> **WHAT THE TASK ASKS**:
Please reproduce, exactly and with nothing added, the line containing "Find the location of a particular element. The height" and every line after it to the end of the records.

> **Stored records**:
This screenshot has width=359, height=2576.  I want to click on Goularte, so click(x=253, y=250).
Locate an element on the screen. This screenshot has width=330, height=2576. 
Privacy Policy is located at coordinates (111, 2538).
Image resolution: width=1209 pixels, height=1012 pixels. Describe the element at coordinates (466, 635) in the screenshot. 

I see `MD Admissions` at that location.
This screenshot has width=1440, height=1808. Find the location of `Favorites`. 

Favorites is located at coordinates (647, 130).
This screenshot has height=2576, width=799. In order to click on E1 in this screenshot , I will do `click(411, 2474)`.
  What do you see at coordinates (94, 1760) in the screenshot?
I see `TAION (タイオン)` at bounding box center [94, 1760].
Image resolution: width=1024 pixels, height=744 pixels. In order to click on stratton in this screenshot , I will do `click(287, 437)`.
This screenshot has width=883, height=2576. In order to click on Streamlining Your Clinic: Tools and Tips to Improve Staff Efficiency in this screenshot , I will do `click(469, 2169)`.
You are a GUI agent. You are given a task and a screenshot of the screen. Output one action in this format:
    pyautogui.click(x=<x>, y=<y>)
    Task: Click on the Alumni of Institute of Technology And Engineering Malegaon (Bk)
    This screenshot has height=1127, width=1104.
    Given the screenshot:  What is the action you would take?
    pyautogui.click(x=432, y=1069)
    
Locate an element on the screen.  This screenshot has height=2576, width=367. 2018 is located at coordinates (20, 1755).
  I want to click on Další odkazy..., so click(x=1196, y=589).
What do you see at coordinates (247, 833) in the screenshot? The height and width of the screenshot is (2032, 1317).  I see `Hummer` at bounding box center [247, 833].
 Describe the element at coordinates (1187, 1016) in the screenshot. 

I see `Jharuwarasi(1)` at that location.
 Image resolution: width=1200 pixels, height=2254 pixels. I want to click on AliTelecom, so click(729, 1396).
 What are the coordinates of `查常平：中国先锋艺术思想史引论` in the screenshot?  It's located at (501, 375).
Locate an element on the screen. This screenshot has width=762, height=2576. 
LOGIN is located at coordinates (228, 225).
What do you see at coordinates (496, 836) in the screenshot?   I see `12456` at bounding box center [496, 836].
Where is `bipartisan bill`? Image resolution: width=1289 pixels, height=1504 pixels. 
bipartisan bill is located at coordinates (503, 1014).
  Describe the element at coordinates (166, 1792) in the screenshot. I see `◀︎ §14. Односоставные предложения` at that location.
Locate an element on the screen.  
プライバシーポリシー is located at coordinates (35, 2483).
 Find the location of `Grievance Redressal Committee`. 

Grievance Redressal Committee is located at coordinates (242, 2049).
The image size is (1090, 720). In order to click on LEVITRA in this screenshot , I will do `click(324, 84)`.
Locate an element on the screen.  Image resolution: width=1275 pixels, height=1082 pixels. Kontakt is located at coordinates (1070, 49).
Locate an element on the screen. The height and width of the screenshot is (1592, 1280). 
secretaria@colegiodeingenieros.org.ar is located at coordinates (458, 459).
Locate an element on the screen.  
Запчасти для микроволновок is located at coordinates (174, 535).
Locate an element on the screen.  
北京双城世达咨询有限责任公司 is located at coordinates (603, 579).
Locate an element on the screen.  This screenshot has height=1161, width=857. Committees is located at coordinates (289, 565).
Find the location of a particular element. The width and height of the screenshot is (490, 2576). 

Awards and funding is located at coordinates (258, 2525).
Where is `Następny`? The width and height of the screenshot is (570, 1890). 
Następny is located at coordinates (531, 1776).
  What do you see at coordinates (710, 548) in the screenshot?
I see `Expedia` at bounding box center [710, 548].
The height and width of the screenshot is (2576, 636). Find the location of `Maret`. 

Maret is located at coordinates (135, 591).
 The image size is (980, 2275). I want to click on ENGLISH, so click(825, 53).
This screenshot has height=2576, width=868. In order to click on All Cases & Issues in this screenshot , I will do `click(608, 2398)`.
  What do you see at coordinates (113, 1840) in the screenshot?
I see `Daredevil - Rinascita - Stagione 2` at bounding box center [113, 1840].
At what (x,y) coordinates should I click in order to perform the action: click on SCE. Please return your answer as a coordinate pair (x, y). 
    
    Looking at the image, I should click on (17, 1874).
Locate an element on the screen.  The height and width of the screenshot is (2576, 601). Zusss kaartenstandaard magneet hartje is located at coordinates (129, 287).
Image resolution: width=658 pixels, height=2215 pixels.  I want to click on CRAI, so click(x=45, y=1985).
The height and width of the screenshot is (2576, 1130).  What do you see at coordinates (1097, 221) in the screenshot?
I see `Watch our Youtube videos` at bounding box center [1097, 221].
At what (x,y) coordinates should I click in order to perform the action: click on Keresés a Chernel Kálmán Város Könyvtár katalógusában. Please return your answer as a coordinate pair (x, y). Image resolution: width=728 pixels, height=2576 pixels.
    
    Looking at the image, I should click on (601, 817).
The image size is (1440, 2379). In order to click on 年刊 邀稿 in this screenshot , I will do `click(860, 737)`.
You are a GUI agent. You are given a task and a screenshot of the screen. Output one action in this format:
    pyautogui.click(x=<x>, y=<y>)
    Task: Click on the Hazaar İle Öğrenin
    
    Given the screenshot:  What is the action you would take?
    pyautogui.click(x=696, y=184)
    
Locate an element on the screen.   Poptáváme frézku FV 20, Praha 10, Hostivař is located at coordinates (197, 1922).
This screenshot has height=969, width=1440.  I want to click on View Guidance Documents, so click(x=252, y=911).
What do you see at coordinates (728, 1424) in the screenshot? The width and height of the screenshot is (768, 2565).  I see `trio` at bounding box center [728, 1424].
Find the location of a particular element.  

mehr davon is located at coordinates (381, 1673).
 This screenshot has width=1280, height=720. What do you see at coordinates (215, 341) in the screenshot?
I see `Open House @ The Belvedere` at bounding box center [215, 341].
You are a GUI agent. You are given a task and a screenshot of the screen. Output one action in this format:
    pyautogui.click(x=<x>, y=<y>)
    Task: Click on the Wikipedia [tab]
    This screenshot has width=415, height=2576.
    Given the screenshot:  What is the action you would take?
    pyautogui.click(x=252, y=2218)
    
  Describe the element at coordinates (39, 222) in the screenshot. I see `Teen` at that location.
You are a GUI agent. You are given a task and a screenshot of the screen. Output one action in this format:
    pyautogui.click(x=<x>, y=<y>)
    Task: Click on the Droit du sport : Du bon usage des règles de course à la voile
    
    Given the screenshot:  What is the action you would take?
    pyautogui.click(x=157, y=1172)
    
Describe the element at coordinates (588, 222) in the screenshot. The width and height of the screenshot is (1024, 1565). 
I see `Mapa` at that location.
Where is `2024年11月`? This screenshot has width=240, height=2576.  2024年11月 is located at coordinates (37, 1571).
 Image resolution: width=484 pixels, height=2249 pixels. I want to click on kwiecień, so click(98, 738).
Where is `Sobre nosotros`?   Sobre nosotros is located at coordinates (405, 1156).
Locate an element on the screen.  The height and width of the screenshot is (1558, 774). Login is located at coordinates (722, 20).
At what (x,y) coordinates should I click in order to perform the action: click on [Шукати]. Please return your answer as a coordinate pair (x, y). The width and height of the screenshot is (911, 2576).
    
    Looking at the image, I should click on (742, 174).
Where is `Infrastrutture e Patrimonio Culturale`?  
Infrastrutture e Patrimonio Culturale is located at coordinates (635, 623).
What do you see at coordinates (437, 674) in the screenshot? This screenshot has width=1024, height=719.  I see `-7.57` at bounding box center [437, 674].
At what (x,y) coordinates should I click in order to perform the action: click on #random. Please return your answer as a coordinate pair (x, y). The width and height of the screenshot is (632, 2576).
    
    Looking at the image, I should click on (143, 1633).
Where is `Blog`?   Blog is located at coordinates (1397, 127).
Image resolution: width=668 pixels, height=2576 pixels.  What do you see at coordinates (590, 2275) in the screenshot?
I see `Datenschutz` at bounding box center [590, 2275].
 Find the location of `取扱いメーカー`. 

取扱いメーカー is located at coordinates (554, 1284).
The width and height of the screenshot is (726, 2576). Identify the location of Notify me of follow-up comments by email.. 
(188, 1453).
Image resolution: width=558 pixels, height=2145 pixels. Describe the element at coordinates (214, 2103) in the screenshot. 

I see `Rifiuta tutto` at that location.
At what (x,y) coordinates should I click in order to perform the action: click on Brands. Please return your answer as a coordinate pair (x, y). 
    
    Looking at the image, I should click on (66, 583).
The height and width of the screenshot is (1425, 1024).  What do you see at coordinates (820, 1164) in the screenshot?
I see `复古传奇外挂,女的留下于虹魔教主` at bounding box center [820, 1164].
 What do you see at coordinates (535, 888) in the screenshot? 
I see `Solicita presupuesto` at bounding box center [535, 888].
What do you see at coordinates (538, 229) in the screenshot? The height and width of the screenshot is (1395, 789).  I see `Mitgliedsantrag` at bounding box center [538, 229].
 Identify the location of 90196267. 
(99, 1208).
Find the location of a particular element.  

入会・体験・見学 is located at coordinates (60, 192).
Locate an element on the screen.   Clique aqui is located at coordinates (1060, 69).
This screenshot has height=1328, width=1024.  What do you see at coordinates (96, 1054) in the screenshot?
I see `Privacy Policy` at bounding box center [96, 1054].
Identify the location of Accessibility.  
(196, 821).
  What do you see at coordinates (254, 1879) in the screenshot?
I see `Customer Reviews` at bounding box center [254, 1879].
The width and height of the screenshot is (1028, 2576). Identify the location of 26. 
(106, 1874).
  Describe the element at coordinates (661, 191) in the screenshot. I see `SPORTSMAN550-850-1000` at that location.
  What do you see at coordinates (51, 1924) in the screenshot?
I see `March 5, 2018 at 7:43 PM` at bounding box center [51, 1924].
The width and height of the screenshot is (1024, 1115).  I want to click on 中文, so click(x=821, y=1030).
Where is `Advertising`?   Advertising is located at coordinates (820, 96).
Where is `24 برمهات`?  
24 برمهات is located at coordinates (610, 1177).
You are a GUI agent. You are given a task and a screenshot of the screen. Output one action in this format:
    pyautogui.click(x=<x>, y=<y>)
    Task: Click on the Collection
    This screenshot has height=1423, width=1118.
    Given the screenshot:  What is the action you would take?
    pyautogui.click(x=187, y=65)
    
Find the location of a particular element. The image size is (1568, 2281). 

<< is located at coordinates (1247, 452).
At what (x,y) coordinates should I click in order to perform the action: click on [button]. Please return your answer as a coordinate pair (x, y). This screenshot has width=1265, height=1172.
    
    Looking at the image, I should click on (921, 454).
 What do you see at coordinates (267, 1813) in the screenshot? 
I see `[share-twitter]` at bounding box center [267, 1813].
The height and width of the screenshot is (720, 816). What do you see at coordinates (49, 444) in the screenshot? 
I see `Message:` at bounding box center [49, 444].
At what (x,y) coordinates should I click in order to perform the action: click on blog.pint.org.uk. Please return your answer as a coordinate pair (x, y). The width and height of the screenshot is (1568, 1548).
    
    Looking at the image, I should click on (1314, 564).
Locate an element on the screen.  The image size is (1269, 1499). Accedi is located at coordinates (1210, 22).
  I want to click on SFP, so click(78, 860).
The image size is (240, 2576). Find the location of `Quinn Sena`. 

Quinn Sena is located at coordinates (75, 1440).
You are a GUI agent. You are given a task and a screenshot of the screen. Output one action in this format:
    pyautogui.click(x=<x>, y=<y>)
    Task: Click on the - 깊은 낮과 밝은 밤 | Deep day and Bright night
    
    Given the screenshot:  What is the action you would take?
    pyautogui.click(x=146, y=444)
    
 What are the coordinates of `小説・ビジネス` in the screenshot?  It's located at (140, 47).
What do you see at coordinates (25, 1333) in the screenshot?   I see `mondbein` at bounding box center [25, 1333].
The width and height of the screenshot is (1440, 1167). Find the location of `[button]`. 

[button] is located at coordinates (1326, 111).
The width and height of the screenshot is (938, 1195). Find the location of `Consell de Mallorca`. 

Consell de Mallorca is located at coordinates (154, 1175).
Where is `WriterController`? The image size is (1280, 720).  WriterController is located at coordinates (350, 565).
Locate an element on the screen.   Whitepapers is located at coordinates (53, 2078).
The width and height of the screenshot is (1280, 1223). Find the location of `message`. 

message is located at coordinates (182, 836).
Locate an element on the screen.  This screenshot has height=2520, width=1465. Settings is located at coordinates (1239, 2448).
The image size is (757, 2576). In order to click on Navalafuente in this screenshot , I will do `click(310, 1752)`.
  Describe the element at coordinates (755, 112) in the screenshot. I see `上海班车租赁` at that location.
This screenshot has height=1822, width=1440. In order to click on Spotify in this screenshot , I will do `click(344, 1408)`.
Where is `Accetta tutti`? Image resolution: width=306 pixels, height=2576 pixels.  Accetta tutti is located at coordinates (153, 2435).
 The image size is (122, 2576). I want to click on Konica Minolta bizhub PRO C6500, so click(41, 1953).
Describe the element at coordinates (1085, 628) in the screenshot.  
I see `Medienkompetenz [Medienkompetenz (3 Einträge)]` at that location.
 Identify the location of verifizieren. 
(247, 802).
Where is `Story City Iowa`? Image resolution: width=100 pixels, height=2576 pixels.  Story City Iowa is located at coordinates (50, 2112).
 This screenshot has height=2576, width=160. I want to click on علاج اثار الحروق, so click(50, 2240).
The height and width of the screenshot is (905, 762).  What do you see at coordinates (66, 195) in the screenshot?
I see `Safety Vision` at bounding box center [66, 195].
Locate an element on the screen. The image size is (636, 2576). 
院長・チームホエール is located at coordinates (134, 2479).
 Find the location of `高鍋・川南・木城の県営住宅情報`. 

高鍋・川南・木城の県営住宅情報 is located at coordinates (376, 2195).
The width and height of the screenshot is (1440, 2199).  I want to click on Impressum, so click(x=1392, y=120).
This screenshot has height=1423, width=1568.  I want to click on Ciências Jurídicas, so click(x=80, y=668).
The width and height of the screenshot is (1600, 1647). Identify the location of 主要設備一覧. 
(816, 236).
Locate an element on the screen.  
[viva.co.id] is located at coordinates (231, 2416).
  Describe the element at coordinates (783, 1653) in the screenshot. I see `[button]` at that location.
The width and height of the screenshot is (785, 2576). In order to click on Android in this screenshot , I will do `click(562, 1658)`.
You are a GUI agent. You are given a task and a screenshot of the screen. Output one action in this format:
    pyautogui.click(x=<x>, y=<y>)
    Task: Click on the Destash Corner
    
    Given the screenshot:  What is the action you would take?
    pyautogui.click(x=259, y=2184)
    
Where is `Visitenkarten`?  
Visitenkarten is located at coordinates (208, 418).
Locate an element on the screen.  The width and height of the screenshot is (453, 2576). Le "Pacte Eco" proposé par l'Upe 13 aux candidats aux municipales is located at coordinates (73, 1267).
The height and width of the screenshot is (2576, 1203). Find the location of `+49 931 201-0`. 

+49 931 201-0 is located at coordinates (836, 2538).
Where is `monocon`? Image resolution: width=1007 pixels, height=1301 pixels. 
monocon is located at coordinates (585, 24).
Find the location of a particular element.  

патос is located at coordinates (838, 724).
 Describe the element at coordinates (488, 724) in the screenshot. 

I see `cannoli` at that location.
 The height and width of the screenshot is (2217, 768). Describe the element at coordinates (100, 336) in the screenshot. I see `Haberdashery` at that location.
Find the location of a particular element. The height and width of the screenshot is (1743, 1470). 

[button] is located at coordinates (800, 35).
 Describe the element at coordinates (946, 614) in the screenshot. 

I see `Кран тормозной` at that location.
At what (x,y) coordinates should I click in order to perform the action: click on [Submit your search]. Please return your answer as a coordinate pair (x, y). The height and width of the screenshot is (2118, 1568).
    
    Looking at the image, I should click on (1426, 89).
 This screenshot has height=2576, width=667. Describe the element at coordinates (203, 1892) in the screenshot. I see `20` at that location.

> **EXPECTED ANSWER**:
Find the location of a particular element. The height and width of the screenshot is (1743, 1470). 

[button] is located at coordinates (800, 35).
 Describe the element at coordinates (946, 614) in the screenshot. 

I see `Кран тормозной` at that location.
At what (x,y) coordinates should I click in order to perform the action: click on [Submit your search]. Please return your answer as a coordinate pair (x, y). The height and width of the screenshot is (2118, 1568).
    
    Looking at the image, I should click on (1426, 89).
 This screenshot has height=2576, width=667. Describe the element at coordinates (203, 1892) in the screenshot. I see `20` at that location.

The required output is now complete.